June 18, 1976 Defendant Lester’s Plea of Privilege and Answer
February 8,1977 Plaintiff’s First Amended Petition and
Defendant Barron’s Original Answer
December 11,1978 Defendant Lester’s Notice of Intent To Take Oral Deposition
January 4,1979 Defendant Lester’s First Set of Interrogatories to Plaintiff
January 9,1979 Defendant Lester’s First Amended Original Answer
January 10, 1979 Cross-Action of Defendant Lester against Defendant Barron
January 19,1979 Defendant Barron’s First Amended Original Answer to Cross-Action and Cross-Action against Defendant Lester
February 5, 1979 Joint Motion to Dismiss by Plaintiff and Defendant Lester and Motion for Nonsuit of Cross-Action by Lester against Barron
February 26,1979 Defendant Barron’s First Set of Interrogatories to Plaintiff
February 27, 1979 Motion for Nonsuit of Cross-Action by Barron against Lester and Second Amended Original Answer of Barron
February 28,1979 Notice of Intention to Take Oral Deposition by Barron
March 5, 1979 Order of Nonsuit of Barron’s action against Lester entered by 114th District Court of Smith County, Texas, and Order of Dismissal and Prejudice as to Defendant Lester
April 11, 1979 Defendant Barron’s Motion for Sanctions on Failure of Party to Appear for Deposition and Motion for Sanctions For Failure to Answer Interrogatories
April 23,1979 Date of Hearing on the Motions for Sanctions
April 24, 1979 Order of Dismissal
April 30,1979 Plaintiff’s Motion for New Trial

*449 Additionally, we note that the attorney for appellant attached a verified affidavit to the Motion for New Trial 2 which stated that the case was initially set for trial in May, 1978, but was taken off the trial calender at the request of appellee who was then a candidate for a public office; that the case was next set for trial in March, 1979, appellant’s attorney appeared at the docket call and announced ready for trial but appellee filed a Motion for Continuance claiming further discovery was needed to prepare appellee for trial; that the case was reset for April 30, 1979; that both parties twice attempted to arrange for the deposition of the plaintiff, T. J. Willis, but trial conflicts prevented each attempt; that appellant’s attorney assured appellee he would not announce ready for trial until appellee received the answers to the interrogatories and the oral deposition; that appellant’s attorney was absent from his office during the entire month of April, 1979, because of eight lawsuits set for trial in Florida; and that the appellee’s Motion for Sanctions was received by appellant’s attorney but, due to a clerical error, the date for the setting of the hearing was not entered on the attorney’s calendar. The record reflects that the trial court did not schedule a hearing for appellant’s Motion for New Trial nor otherwise rule upon said motion; therefore, the motion was overruled by operation of law on July 1, 1979. Appellant has duly perfected this appeal bringing three points of error.

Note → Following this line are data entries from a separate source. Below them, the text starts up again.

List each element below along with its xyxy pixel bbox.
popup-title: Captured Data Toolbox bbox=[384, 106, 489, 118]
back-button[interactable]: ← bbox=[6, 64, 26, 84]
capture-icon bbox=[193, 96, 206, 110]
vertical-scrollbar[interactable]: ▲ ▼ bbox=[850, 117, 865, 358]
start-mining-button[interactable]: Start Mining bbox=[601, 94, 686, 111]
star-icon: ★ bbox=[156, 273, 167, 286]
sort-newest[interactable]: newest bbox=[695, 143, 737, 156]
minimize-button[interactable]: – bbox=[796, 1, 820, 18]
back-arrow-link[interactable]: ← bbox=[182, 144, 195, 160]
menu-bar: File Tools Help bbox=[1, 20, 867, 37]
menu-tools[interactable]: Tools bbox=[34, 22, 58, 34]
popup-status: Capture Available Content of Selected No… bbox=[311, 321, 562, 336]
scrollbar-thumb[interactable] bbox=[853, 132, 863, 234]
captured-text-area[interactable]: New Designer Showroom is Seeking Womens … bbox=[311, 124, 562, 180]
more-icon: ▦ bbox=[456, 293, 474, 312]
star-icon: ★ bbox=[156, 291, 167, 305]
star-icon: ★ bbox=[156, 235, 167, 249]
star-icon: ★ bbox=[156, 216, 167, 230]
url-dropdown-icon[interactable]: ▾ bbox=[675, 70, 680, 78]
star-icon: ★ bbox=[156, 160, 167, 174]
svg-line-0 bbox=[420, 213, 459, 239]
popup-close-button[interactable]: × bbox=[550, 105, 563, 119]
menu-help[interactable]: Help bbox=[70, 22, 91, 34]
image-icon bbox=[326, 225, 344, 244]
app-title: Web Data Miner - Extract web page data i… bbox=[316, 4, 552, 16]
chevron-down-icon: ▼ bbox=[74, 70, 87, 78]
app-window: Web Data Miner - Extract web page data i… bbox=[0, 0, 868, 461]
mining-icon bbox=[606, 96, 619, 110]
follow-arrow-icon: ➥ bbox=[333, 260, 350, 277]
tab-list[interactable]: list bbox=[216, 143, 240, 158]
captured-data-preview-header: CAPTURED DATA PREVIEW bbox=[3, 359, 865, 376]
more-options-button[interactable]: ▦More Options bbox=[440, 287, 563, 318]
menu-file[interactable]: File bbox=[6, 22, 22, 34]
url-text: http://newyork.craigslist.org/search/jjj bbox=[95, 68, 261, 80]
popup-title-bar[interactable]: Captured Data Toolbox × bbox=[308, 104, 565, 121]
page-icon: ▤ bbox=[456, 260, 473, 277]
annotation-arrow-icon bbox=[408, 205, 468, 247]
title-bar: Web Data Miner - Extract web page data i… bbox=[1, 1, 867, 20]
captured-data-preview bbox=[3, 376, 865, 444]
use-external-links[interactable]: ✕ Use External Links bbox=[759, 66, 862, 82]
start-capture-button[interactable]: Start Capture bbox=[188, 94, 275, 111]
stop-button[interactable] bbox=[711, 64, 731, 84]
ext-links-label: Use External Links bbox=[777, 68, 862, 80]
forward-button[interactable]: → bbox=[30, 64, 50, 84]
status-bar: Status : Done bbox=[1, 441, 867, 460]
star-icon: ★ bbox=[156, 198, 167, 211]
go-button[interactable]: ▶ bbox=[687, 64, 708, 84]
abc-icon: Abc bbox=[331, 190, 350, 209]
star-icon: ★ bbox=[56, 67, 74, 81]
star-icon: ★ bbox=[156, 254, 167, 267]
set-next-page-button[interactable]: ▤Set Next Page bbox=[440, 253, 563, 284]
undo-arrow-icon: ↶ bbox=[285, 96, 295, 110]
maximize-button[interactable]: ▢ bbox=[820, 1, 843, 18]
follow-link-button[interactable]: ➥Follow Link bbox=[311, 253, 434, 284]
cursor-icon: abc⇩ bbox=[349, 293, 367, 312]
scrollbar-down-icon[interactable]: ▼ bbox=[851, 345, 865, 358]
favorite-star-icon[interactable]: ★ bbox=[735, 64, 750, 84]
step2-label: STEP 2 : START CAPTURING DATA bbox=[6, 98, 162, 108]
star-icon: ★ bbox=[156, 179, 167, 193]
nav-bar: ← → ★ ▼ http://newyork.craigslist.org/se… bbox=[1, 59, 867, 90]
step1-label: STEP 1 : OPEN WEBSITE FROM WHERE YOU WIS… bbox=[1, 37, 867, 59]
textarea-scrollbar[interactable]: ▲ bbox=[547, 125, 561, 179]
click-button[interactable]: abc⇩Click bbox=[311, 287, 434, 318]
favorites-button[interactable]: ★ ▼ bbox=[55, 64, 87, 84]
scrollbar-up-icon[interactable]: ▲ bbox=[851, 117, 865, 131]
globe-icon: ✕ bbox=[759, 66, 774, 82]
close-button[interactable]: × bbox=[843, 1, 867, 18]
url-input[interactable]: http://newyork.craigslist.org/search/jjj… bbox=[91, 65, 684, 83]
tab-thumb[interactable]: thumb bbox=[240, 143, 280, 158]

Appellant’s first two points complain that the trial court abused its discretion in denying appellant a hearing on his motion for new trial and in denying the motion.

Rule 165a, T.R.C.P., provides that “[a] case may be dismissed for want of prosecution on failure of any party seeking affirmative relief or his attorney to appear for any hearing or trial of which he had notice . ” In the event a case is dismissed, however, the Rule sets forth specific procedures to be followed for reinstatement of the action. With respect to the requirement for a hearing on a motion for reinstatement the Rule states: “A motion for reinstatement shall set forth the grounds therefor and be verified by the movant or his attorney. It shall be filed with the clerk, and a copy shall be served on each attorney of record and each party not represented by an attorney. The court shall set the motion for hearing as soon as practicable and notify all parties or their attorneys of record of the date, time and place of the hearing.”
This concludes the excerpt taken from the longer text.